In the general scheme of the 2017 Bill heads 17 and 18 concern the processing of special categories of personal data. Head 17 permits the making of regulations for the processing of sensitive data where "necessary for reasons of substantial interest", while head 18(1) particularly provides that these categories of sensitive data may be processed where necessary for, among other things, "the management of health and social care systems and services and for public interest reasons in the area of public health". It can be imagined that these exceptions to the prohibition of the processing of sensitive personal data will enable the Child and Family Agency to process such data in the carrying out of its statutory role. It will inevitably include sensitive data relating to children and young persons.
The 2017 Bill only allows this processing to take place on the condition that suitable and specific measures are adhered to in order to safeguard the fundamental rights and interests of the data subject. As identified in the explanatory notes to Head 18, it is as of yet unclear as to the extent to which the "suitable and specific" measures referred to in Article 9 and included in the Bill are intended to be additional or complementary safeguards to those already placed upon data controllers elsewhere in the general data protection regulation or whether additional safeguards will be required.

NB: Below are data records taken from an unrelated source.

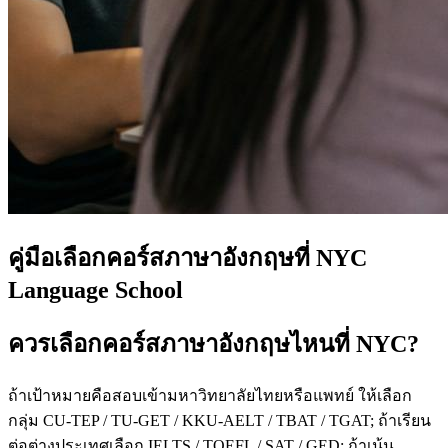
คู่มือเลือกคอร์สภาษาอังกฤษที่ NYC
Language School
ควรเลือกคอร์สภาษาอังกฤษไหนที่ NYC?
ถ้าเป้าหมายคือสอบเข้ามหาวิทยาลัยไทยหรือแพทย์ ให้เลือก
กลุ่ม CU-TEP / TU-GET / KKU-AELT / TBAT / TGAT; ถ้าเรียน
ต่อต่างประเทศเลือก IELTS / TOEFL / SAT / GED; ถ้าเน้น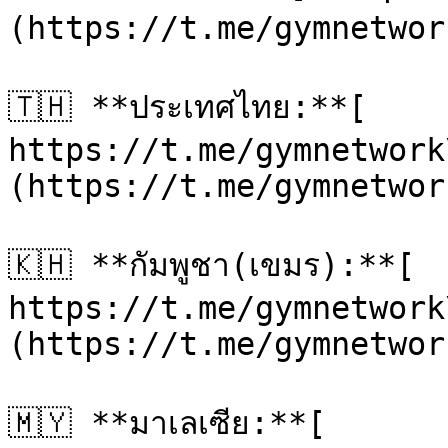
(https://t.me/gymnetwor
🇹🇭 **ประเทศไทย:**[ 
https://t.me/gymnetwork
(https://t.me/gymnetwor
🇰🇭 **กัมพูชา(เขมร):**[ 
https://t.me/gymnetwork
(https://t.me/gymnetwor
🇲🇾 **มาเลเซีย:**[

I am passionately of the view that consideration should be given to the inclusion of additional safeguards, particularly where a child's sensitive personal data is engaged and is to be processed by an agency such as the Child and Family Agency. This should be explored having regard to Recital 38 of the general data protection regulation and the special protection required therein for the personal data of children.
I thank the members for taking time to listen to me this morning. I am happy to take questions.